The smell of newness was pervasive inside our living room—a smell I began to associate with America, with my father. Before the arrival of the barrel, there was the sky. I always thought that daddy flew into the sky. That America was a vast blue land up above where he lived among the clouds into which all the Air Jamaica planes that flew over our house disappeared. I was very young when my father left Jamaica. All I remembered about that day was being lifted off the ground into his arms at the airport. I could see the airplanes taking off and Jamaicans dressed in their Sunday best, climbing the steps to get on their flights. I remembered being in awe of the magnificent planes perched on the runway like big birds—bigger than daddy’s afro. I remembered the taste of beef hot dogs that melted in your mouth with lots of mustard and ketchup from the vendors. I remembered daddy putting me down and me crying, and the gentle tug of my very pregnant mother, who could only calm me with the words, “Him soon come back.”
But soon never came. My father continued to live up there in the clouds, where my mind placed him. When he called, I imagined him gazing down from above, his voice sounding far, far away on the other end. Eventually, I got used to his absence, the scenes of my childhood populated mostly by my mother, grandmother, great-grandmother, and my newly arrived little brother, who my father didn’t get to meet before his departure. Our community in Vineyard Town, Kingston, became our extended family.

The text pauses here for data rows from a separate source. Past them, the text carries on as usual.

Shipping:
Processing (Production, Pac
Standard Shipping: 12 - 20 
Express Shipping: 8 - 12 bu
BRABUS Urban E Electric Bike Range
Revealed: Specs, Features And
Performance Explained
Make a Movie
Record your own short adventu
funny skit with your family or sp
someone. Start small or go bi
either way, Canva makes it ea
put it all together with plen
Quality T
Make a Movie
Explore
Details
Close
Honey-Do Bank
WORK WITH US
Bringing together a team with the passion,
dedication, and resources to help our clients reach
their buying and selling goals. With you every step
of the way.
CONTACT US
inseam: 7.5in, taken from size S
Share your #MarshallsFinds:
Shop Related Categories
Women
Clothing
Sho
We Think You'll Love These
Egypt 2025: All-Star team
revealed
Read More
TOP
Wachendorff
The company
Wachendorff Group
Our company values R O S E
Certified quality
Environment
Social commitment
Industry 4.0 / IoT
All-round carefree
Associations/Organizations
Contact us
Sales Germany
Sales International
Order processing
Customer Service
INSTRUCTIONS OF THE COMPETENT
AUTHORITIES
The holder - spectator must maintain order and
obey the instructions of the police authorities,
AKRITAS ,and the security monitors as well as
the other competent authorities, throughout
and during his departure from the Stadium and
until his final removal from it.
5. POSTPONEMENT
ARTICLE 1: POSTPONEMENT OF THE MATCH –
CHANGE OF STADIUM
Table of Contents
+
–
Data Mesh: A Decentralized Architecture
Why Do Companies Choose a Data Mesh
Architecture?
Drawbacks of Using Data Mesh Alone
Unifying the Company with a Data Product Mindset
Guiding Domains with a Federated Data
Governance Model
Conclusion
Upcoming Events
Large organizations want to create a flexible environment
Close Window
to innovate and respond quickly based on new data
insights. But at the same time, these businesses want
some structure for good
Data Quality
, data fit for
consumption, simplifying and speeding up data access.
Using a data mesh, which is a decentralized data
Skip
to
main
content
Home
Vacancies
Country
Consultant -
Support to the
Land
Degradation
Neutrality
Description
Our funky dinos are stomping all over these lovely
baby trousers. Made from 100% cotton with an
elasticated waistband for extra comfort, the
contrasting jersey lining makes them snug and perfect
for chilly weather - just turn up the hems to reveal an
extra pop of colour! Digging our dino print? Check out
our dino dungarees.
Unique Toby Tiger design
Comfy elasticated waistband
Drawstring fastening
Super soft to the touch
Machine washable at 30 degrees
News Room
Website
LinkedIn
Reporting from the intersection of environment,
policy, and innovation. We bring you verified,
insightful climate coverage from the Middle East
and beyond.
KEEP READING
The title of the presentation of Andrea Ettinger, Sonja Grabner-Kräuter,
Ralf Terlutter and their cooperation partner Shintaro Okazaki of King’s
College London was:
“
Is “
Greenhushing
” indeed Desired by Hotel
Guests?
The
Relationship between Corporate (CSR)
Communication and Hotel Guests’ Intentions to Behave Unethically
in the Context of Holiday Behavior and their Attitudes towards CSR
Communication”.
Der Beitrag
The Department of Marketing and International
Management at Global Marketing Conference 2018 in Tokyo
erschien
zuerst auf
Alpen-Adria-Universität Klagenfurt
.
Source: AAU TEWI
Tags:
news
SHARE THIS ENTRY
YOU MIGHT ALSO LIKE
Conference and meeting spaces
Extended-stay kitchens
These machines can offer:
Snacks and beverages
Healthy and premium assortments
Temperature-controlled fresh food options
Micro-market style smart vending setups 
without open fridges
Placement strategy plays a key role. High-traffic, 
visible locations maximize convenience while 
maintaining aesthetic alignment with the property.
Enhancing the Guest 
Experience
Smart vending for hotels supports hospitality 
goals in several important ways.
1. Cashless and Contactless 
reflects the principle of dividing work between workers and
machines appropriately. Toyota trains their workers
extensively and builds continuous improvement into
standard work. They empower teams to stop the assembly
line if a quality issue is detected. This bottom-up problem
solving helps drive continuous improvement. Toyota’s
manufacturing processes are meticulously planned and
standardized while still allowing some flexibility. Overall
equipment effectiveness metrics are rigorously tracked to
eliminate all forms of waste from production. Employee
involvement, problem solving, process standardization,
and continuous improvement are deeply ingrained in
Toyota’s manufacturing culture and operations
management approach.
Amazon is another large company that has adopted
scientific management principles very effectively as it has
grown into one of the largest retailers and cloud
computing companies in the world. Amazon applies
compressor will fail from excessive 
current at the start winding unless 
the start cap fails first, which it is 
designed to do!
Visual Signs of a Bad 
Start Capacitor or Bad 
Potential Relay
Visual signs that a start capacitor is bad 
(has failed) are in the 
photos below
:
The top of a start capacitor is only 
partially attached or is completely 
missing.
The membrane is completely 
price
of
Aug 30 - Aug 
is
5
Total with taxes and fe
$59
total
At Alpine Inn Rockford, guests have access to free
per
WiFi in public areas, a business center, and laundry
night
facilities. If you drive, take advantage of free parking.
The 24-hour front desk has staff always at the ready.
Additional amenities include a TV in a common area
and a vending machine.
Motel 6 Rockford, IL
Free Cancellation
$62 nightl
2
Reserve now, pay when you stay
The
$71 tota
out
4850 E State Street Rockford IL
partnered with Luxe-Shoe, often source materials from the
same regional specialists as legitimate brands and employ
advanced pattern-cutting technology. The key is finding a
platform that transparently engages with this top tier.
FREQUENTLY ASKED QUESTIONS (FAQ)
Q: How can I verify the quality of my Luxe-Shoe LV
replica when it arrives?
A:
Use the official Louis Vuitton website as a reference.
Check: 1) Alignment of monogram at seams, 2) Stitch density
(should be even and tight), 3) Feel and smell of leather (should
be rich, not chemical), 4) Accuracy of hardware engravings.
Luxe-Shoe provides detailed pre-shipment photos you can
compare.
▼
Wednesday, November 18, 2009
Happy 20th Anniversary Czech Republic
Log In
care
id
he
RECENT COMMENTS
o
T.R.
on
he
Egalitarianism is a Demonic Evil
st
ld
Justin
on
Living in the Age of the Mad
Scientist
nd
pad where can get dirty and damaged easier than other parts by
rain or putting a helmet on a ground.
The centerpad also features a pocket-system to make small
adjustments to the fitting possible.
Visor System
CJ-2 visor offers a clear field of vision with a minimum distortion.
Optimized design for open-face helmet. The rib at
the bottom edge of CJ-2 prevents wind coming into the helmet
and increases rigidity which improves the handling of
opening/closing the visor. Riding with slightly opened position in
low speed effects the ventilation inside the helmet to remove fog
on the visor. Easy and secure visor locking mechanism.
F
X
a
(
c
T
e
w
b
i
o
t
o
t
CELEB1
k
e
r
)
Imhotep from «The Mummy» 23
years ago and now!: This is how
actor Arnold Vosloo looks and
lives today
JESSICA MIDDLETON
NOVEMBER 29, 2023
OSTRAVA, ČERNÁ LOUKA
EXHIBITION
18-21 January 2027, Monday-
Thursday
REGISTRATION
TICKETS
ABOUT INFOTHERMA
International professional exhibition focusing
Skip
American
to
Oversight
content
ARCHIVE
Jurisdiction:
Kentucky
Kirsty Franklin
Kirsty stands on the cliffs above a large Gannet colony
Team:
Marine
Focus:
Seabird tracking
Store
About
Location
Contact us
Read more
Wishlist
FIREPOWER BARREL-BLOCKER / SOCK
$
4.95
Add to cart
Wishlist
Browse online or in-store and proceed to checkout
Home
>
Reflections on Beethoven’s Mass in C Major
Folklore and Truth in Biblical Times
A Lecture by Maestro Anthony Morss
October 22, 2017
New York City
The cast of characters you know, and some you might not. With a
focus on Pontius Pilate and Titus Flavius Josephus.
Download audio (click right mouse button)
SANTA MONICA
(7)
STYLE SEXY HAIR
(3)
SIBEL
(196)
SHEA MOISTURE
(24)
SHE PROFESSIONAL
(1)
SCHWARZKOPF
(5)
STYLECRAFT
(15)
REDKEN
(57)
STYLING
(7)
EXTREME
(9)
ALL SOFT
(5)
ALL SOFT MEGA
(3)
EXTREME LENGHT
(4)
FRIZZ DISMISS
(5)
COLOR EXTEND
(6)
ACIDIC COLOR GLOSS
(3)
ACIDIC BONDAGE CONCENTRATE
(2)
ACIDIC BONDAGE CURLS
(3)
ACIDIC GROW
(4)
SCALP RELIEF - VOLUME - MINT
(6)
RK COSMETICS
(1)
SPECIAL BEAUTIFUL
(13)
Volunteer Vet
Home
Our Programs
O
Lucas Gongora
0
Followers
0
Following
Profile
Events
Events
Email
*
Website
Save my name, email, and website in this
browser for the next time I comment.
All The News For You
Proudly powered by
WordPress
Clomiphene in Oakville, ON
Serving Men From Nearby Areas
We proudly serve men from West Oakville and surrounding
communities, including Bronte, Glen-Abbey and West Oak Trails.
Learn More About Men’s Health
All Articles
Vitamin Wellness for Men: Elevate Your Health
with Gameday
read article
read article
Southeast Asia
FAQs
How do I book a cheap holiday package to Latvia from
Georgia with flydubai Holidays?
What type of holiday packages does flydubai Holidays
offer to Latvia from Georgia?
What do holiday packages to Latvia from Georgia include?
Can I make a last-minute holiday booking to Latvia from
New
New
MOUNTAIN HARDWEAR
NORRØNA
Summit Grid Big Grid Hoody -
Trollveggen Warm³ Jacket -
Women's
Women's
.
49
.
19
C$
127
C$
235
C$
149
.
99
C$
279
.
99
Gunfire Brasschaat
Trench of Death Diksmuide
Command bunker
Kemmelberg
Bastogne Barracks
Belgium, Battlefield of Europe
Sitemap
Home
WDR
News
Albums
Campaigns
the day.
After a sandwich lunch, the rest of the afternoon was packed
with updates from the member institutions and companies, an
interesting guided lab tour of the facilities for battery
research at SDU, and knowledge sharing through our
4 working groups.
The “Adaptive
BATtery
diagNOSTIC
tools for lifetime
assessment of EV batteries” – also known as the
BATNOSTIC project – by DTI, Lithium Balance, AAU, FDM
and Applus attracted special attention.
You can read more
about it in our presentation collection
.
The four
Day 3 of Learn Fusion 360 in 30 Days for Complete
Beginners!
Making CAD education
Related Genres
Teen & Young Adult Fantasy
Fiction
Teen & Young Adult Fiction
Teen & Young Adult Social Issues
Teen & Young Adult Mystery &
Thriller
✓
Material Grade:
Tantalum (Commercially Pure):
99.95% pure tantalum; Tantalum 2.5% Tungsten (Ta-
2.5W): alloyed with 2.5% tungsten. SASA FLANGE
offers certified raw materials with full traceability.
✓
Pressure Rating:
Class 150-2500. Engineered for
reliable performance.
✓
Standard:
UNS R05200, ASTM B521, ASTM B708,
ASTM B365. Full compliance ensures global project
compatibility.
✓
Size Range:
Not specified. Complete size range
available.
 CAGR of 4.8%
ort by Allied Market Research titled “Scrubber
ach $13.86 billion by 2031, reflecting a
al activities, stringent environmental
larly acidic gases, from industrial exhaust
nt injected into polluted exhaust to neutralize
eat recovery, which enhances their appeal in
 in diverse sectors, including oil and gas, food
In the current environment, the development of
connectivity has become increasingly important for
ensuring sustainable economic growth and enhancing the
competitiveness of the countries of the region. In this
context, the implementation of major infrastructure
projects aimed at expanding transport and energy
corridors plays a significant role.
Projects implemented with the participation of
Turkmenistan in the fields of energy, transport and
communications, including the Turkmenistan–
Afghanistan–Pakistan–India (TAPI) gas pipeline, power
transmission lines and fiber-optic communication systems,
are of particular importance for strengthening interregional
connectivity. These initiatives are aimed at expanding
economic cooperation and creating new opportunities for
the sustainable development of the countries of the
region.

The year the first barrel arrived, it felt like a replacement. A temporary one. A part of me had hoped that my father would spring up from his hiding place to surprise us since the barrel seemed big enough to hold his six-foot, two-inch frame, but that never happened. The barrel itself stood in the middle of our living room, a presence. I simply accepted it. A doll was placed in my hands like a newborn baby. I had never seen anything like her before—my first black doll. She was beautiful, with a bow on her head that lit up, large dewy eyes with hints of blues and greens, bangs, long dark straight hair, and a diamond heart on her chest, which also lit up. The box she came out of read “PJ Sparkle.” My brother got a remote-controlled car that he raced on the veranda, bumping it into my great-grandmother’s potted plants that lined the walls, delighted by the sounds it made and how it could reverse with a single click on the remote. In our hearts we felt daddy knew everything about us and what we liked, though we knew very little about him. All we knew after receiving the barrel was that he was akin to Santa Claus.
The year my brother met our father he cried. Surely, the man in the sky who sent all those gifts couldn’t be the same man he was looking up at, while hiding behind our mother’s skirt tail. “Come here, my boy!” the man said, and my brother wailed. When the man turned to me, I froze. My brother had taken my favorite hiding place behind my mother. My father seemed taller—a dark, slender man dressed in a sweat suit and white sneakers like an American; his beloved afro shaved to a style that made his head look like a pencil eraser with a part on one side. He wore a gold chain around his neck and a gold watch that glistened on his wrist in the sunlight. “Dennis, ah see yuh trying to look like di young boy dem,” my mother joked, stroking his arm. This comment made it seem as though daddy was old, but both my parents were in their early twenties when I was born. I was six years old that year when I saw my father again—four years since the day he’d left.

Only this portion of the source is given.